La réponse aux appels téléphoniques, notamment pendant les gardes, constitue une source fréquente de mise en cause, car il n'est pas facile de distinguer les vraies urgences des urgences ressenties, ni de disposer des éléments utiles pour se forger une opinion fondée. Il en est de même bien sûr pour le pédiatre, le cardiologue, le chirurgien, l'anesthésiste de garde...
Mais si le fait d'être de garde oblige à être joignable, la non-assistance à personne en danger est applicable à tout praticien qui, informé d'une urgence, ne s'y rend pas, ou tout au moins ne provoque pas de secours. Les cas retrouvés en jurisprudence concernent principalement des médecins, notamment appelés pour des enfants, des femmes enceintes et des personnes âgées, mais aussi des infirmières, des témoins de l'accident, le tenancier d'un bar, une belle-mère...

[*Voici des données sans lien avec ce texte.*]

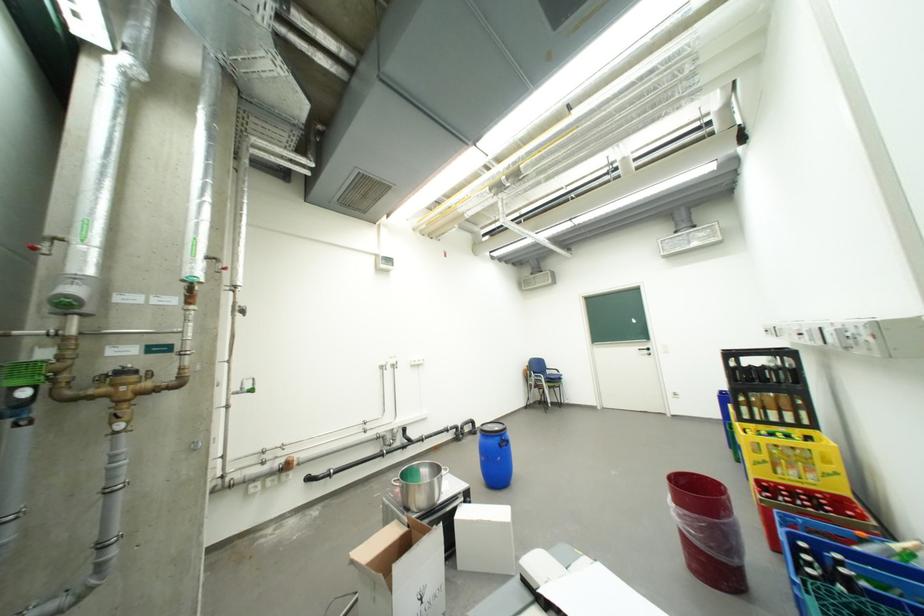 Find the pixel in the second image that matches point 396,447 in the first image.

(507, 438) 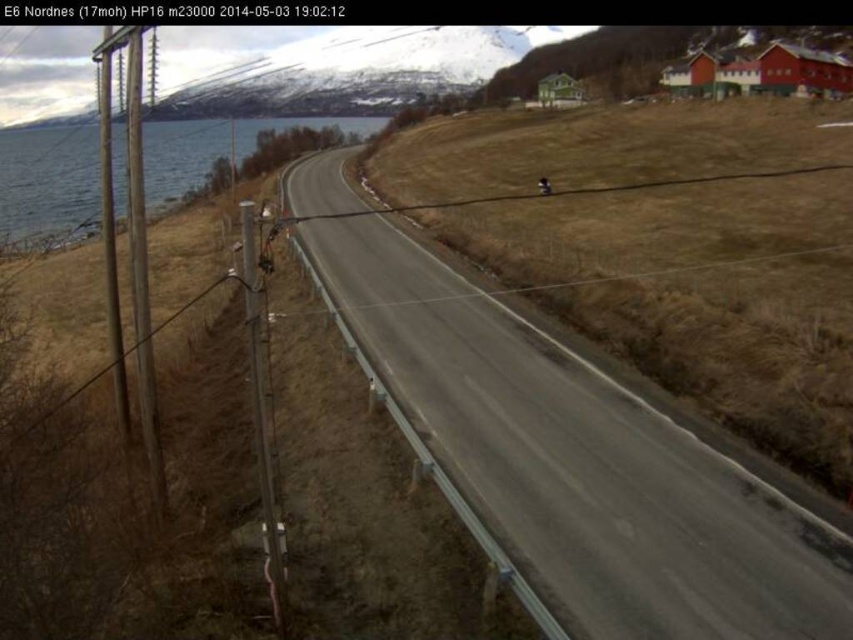 Based on the scene description, which object takes up more area in the image? Please choose between the gray asphalt highway at center and the blue water at left.

The blue water at left occupies more area than the gray asphalt highway at center according to the description.

You are standing at the camera position observing the road scene. There are two points marked on the road surface, namely point (x=341, y=300) and point (x=10, y=152). Which of these two points is nearer to your current position?

Point (x=341, y=300) is closer to the camera than point (x=10, y=152).

You are standing on the side of the road and want to take a photo of both the gray asphalt highway at center and the blue water at left. Which object should you focus on first to ensure both are in sharp focus?

You should focus on the gray asphalt highway at center first because it is closer to the viewer than the blue water at left. By focusing on the closer object, the depth of field may extend to include the farther object in acceptable focus. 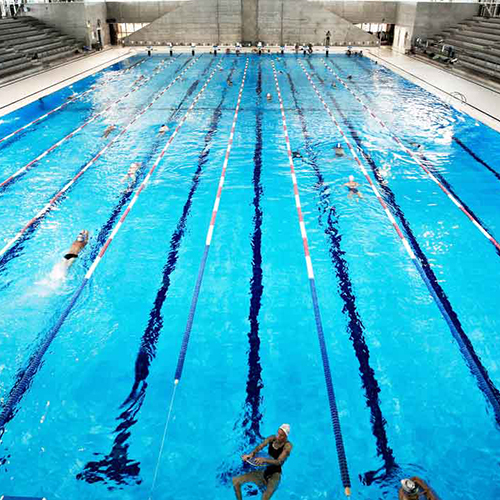 Where is `stairs`? The image size is (500, 500). stairs is located at coordinates (x=54, y=43). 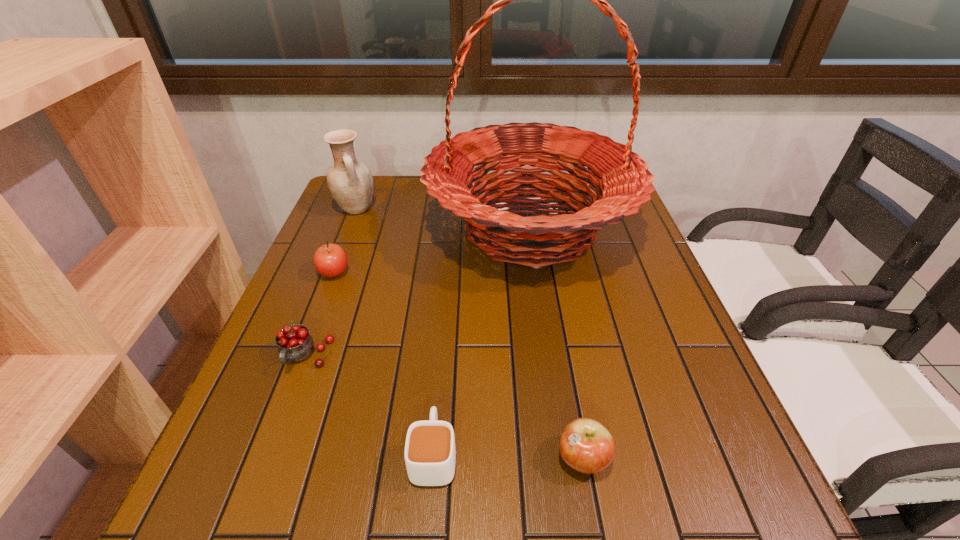 Where is `free region located on the front of the farther apple`? free region located on the front of the farther apple is located at coordinates (324, 301).

At what (x,y) coordinates should I click in order to perform the action: click on vacant space located 0.060m on the handle side of the fourth farthest object. Please return your answer as a coordinate pair (x, y). Looking at the image, I should click on (288, 403).

Locate an element on the screen. This screenshot has height=540, width=960. vacant space located on the left of the nearer apple is located at coordinates (402, 458).

The height and width of the screenshot is (540, 960). Identify the location of vacant space positioned 0.140m on the side with the handle of the cup. (442, 361).

Locate an element on the screen. Image resolution: width=960 pixels, height=540 pixels. free spot located on the side with the handle of the cup is located at coordinates (444, 335).

Find the location of a particular element. free space located on the side with the handle of the cup is located at coordinates (448, 278).

The image size is (960, 540). I want to click on basket located in the far edge section of the desktop, so [621, 178].

Find the location of `pottery at the far edge`. pottery at the far edge is located at coordinates (350, 183).

The width and height of the screenshot is (960, 540). Find the location of `apple that is at the near edge`. apple that is at the near edge is located at coordinates (585, 445).

I want to click on cup at the near edge, so click(x=430, y=455).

Mais il ne s'agit pas que de cas de médecine de ville, les poursuites pour non-assistance à personne en danger pouvant très bien se rencontrer à l'hôpital. Aussi, la non-réponse à une sonnette serait difficilement défendable si le patient ne s'en remettait pas. Il y aurait en effet un danger, une connaissance du danger, une possibilité d'intervenir et le refus volontaire de le faire. Il en serait de même pour le praticien d'astreinte, voire de garde sur place qui refuserait de se déplacer.
Conseils
Comme la catastrophe est bien vite arrivée et que l'on est jugé selon le comportement que l'on a eu au moment de l'appel urgent, mais alors que l'on connaît la fin de l'histoire, il faut rester très prudent et être plutôt trop inquiet que pas assez. Il ne faut enfin pas trop compter sur l'indulgence des magistrats qui ne prennent pas vraiment en compte le surmenage, les appels abusifs, l'insuffisance de personnel pour exiger une réponse parfaite, même dans un système déficient.